Second, holding memory unnecessarily, especially in large amounts, can cause problems in a modern multitasking system. If you take up too much physical memory, it can cause your program or other programs to have to page (swap some of their memory out to disc) which really slows things down. For certain sytems, such as servers, paging can not only slow the system down, it can crash the whole thing if it's under load.

Like the dangling references problem, the no-references problem can be solved with a debugging memory manager. Again, I'll mention the Full Debug Mode from Delphi's FastMM memory manager, since it's the one I'm most familiar with. (I'm sure similar systems exist for other languages.)

When a program running under FastMM terminates, you can optionally have it report the existence of all allocations that never got freed. Full Debug Mode takes it a step further: it can save a file to disc containing not only the type of allocation, but a stack trace from when it was allocated and other debug info, for each leaked allocation. This makes tracking down no-references memory leaks trivial.

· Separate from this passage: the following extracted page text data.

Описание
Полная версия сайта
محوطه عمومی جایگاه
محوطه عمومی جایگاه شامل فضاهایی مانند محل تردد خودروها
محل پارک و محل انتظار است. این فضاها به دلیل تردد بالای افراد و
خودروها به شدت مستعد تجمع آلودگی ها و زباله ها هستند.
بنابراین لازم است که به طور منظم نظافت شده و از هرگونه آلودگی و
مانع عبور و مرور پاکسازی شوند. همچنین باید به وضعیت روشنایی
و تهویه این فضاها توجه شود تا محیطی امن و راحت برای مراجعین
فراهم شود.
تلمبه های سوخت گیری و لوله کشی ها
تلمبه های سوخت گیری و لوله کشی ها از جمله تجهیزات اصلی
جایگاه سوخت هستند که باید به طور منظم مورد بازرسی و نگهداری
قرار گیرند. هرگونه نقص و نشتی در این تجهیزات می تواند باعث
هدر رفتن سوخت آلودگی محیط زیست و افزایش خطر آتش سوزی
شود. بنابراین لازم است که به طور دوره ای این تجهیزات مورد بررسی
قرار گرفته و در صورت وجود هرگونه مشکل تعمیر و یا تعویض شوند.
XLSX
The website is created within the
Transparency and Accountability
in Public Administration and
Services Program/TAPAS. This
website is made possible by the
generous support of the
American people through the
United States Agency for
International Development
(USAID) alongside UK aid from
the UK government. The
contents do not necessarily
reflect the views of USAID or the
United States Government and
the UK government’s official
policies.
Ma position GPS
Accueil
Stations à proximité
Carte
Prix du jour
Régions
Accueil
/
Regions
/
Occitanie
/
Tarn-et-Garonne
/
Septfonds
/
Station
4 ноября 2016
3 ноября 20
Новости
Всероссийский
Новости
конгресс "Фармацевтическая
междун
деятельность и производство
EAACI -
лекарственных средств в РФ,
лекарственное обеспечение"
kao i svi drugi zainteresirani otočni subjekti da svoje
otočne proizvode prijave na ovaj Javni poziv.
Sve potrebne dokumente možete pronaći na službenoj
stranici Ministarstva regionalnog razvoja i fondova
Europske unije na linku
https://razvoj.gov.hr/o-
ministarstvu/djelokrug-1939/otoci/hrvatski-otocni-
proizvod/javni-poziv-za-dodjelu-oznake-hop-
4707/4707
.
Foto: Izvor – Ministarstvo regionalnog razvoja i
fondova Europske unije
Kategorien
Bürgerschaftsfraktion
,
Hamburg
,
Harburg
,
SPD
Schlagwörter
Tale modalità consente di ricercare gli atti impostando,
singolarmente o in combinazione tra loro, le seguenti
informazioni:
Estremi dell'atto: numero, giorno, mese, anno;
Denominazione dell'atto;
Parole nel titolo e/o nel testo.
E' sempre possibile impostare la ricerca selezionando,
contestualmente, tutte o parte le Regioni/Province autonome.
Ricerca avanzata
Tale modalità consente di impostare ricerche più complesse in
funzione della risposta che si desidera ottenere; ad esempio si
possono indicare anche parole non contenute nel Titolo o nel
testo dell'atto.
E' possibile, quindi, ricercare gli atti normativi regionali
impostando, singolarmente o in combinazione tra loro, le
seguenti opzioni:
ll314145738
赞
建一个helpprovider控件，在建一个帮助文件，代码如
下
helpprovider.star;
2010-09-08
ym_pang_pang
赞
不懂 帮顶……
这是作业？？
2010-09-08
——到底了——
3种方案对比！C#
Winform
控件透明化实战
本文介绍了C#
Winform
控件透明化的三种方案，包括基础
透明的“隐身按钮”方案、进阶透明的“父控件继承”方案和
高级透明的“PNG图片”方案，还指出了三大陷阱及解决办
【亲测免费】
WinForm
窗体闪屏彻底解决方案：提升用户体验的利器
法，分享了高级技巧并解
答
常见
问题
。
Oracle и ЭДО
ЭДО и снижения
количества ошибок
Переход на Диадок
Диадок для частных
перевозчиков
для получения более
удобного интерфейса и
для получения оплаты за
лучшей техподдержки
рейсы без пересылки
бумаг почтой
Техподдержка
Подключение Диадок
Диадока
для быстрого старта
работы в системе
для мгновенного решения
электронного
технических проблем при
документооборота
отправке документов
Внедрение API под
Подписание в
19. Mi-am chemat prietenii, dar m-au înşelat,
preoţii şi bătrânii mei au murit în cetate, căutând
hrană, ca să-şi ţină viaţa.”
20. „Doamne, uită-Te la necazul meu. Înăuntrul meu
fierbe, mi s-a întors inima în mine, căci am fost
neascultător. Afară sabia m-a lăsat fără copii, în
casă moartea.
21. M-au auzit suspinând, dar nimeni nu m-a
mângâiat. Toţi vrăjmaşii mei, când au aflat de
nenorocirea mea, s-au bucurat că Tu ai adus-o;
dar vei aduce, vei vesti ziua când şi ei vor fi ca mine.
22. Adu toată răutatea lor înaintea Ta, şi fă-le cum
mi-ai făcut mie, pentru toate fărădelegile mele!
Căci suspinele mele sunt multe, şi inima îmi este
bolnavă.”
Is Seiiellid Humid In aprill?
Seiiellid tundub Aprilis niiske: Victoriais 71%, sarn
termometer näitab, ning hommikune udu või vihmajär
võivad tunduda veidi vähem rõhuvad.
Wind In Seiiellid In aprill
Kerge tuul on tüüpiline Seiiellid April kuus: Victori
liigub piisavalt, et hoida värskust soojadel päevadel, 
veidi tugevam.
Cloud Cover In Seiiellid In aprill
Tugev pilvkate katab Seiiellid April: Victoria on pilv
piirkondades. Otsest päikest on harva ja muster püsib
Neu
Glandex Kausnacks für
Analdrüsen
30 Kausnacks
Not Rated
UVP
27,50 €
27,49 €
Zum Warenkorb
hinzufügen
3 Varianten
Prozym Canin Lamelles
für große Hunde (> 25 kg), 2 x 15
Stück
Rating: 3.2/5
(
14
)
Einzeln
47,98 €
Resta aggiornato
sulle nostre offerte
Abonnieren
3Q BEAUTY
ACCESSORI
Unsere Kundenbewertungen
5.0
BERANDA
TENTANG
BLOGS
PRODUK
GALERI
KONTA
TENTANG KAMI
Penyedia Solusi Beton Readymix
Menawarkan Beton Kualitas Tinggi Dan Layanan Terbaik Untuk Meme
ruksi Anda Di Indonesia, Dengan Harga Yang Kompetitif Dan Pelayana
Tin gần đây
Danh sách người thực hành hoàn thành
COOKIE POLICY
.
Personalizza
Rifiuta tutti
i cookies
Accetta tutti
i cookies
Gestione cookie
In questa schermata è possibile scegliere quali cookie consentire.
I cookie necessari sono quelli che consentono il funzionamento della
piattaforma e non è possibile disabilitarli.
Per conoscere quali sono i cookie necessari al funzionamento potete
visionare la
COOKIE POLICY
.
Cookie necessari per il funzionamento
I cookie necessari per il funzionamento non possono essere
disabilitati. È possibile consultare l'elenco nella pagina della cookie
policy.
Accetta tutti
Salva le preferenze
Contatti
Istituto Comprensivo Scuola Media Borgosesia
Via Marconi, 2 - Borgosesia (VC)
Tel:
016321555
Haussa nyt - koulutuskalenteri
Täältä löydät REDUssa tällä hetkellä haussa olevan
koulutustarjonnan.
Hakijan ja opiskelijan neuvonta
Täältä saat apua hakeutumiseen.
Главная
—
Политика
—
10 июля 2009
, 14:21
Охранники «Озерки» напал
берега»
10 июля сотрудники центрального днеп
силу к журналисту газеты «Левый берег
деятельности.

When you really look at it, garbage collection may or may not do well with preventing dangling references, and universally does a bad job at handling memory leaks. Its one virtue, in fact, is not the garbage collection itself, but a side-effect: it provides an automated way to perform heap compaction. This can prevent an arcane problem (memory exhaustion through heap fragmentation) that can kill programs that run continually for a long time and have a high degree of memory churn, and heap compaction is pretty much impossible without garbage collection. However, any good memory allocator these days uses buckets to minimize fragmentation, which means that fragmentation only truly becomes a problem in extreme circumstances. For a program in which heap fragmentation is likely to be a problem, it's advisable to use a compacting garbage collector. But IMO in any other case, the use of garbage collection is premature optimization, and better solutions exist to the problems that it "solves."